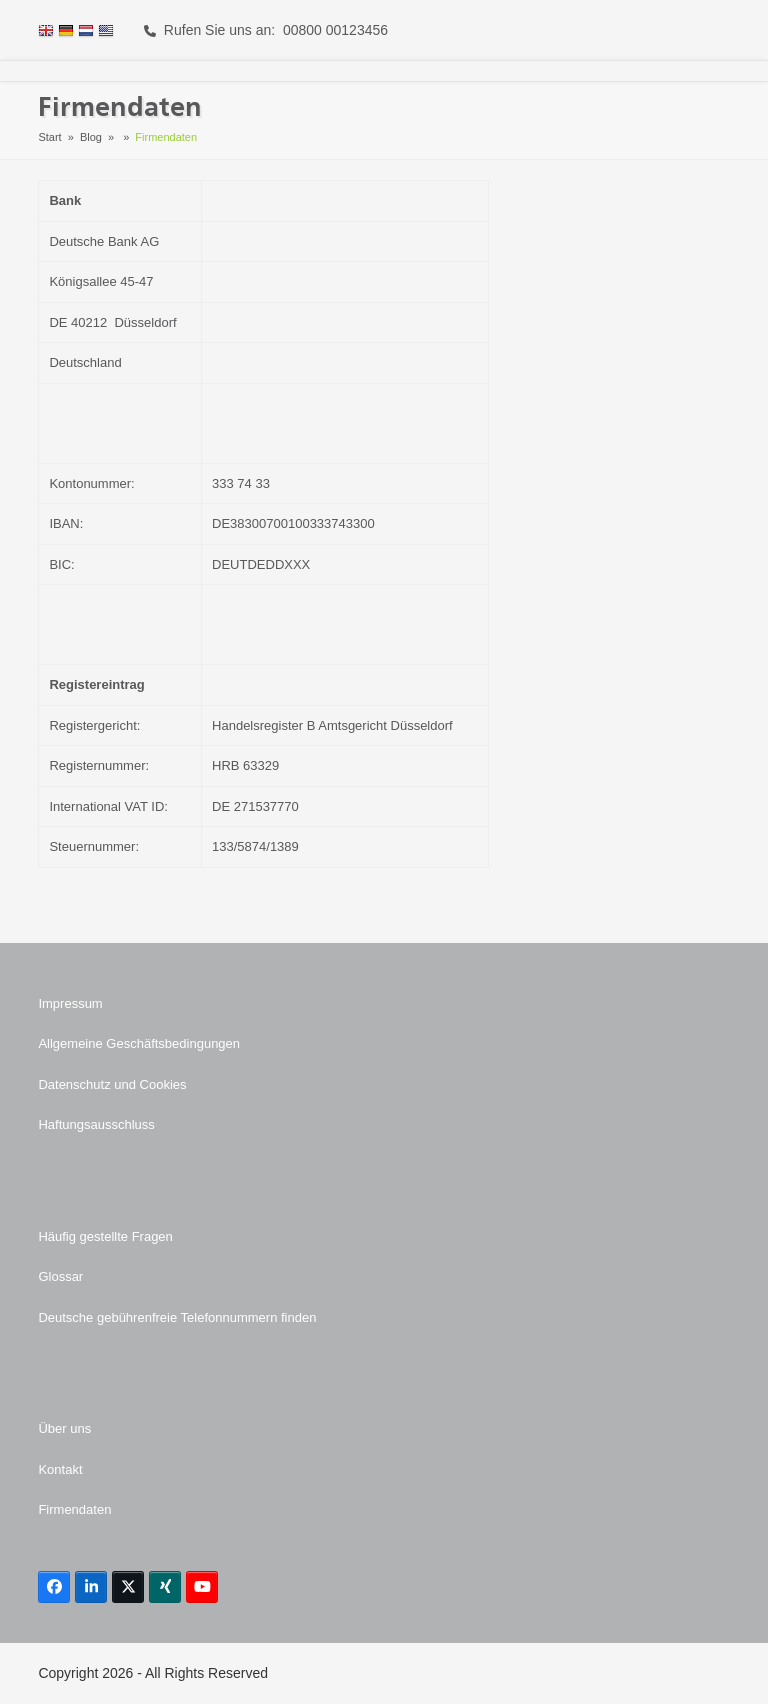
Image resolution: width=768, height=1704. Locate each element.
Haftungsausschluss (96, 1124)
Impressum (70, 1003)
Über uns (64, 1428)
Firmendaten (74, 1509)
...
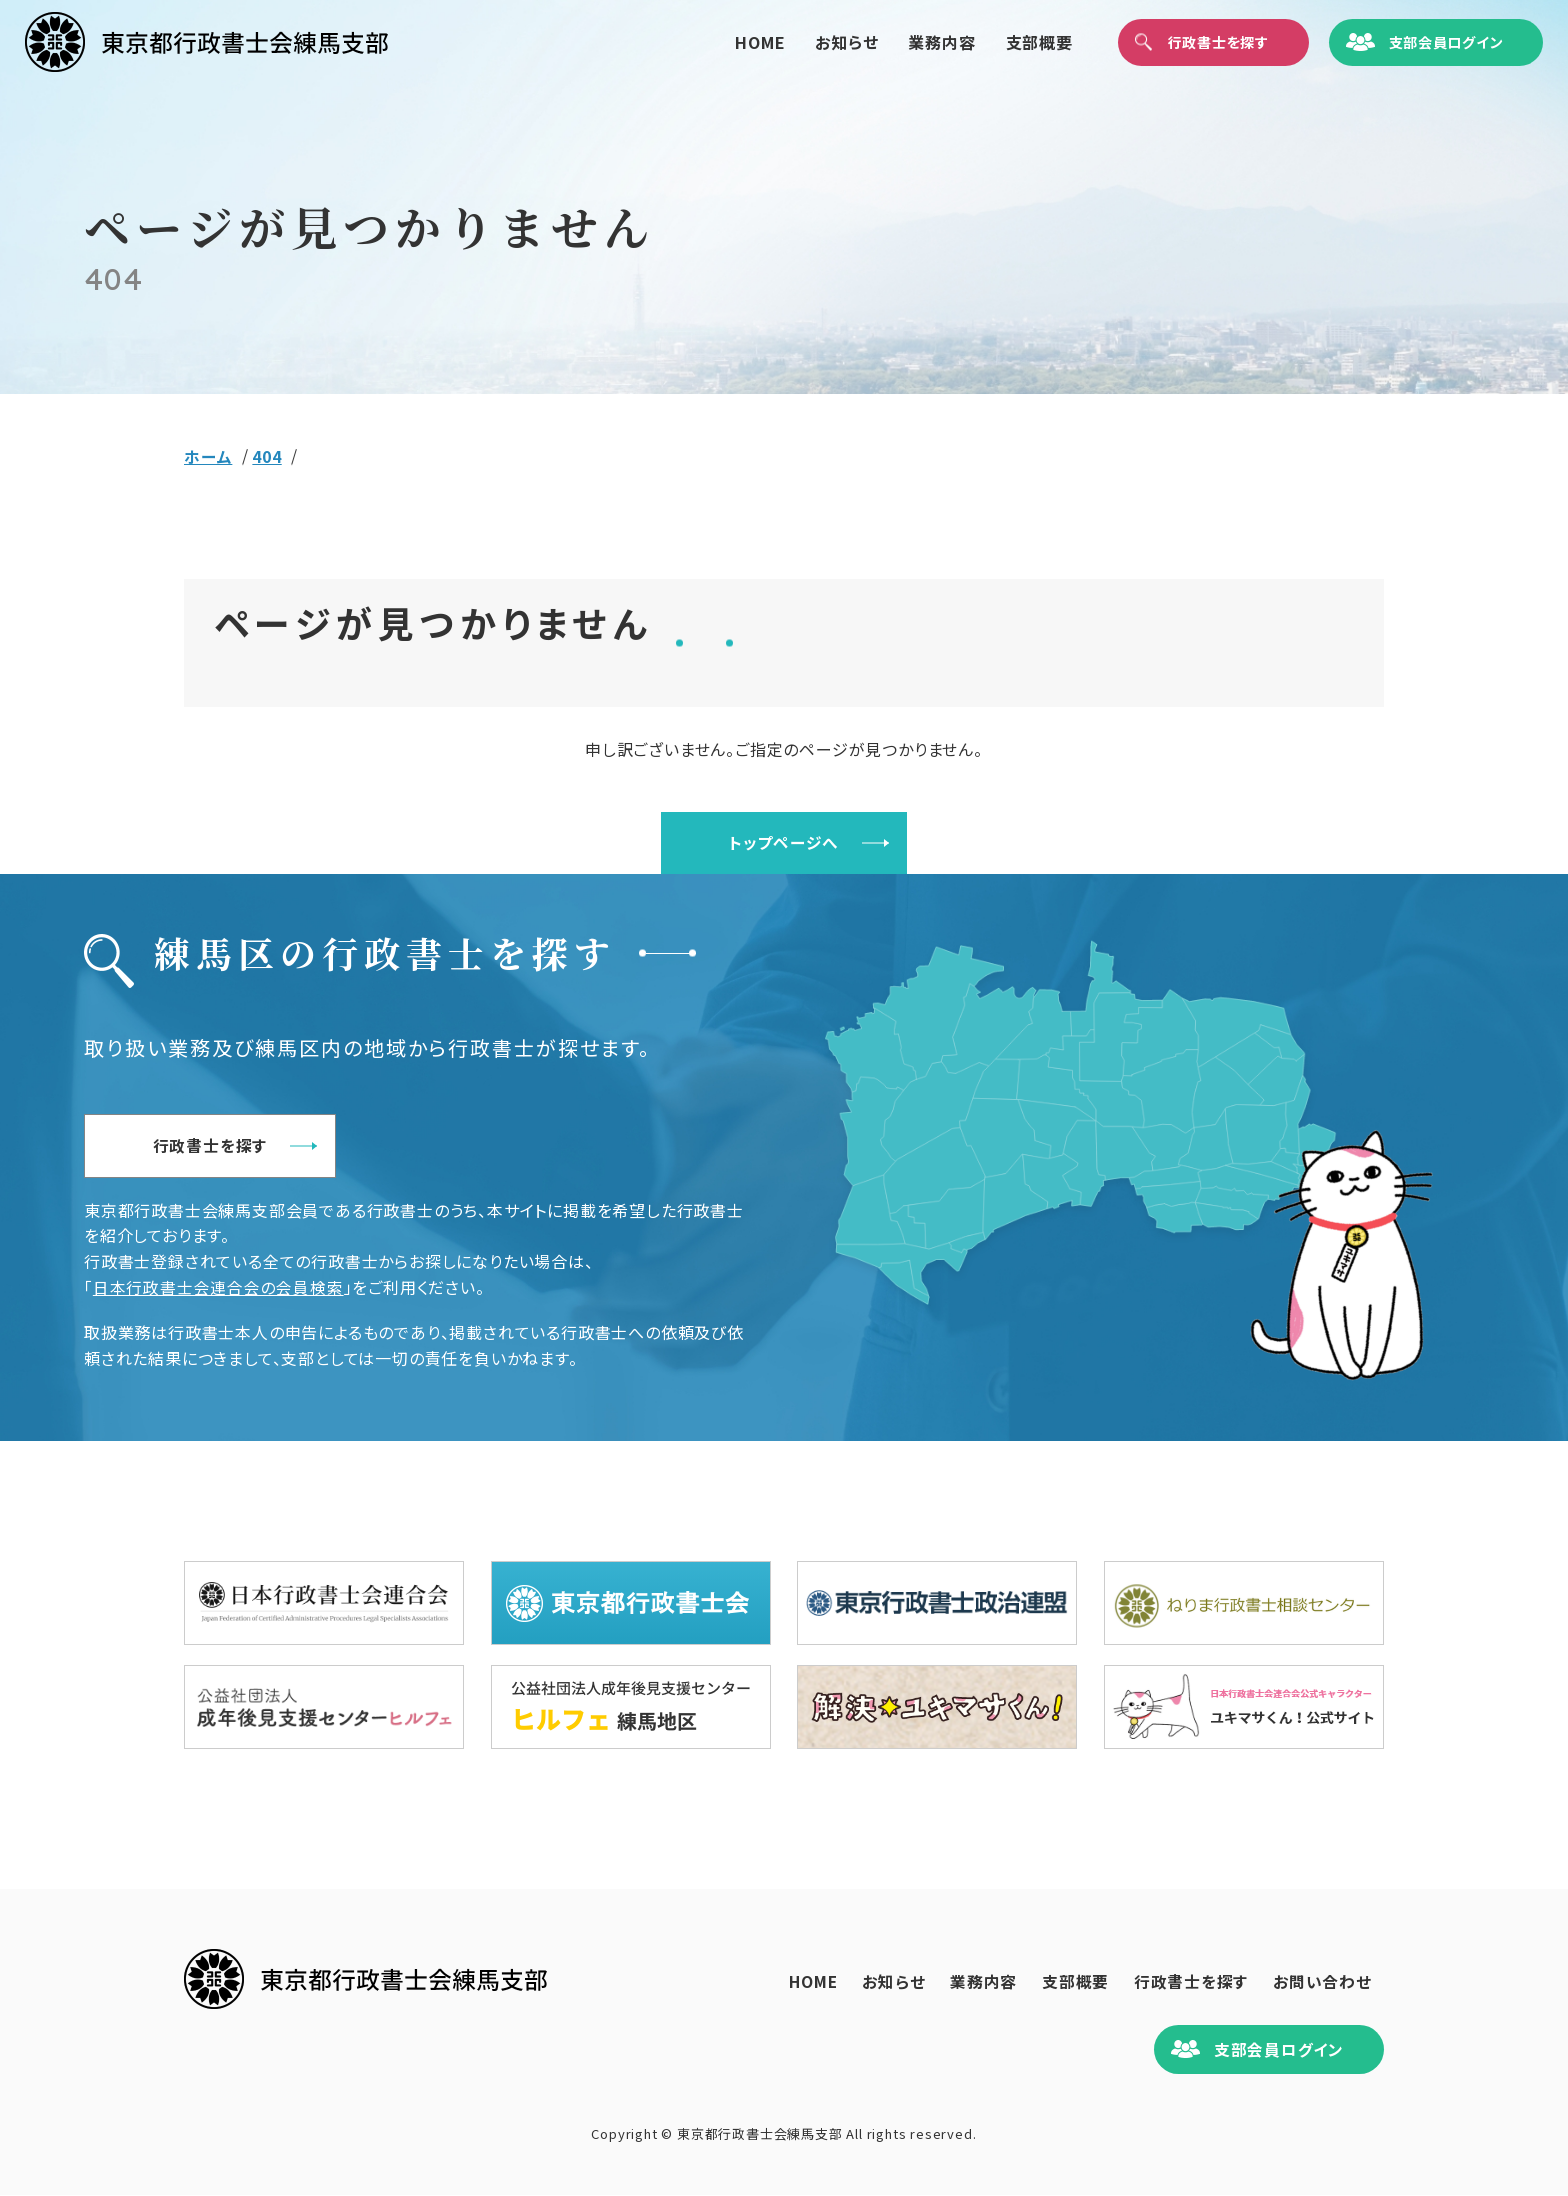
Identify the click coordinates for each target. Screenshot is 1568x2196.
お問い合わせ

### About this exercise
Of all the lines in the data above, show only those that hold the word "each".

### Task output
Image resolution: width=768, height=1704. Locate each element.
Identify the click coordinates for each target. Screenshot is 1568x2196.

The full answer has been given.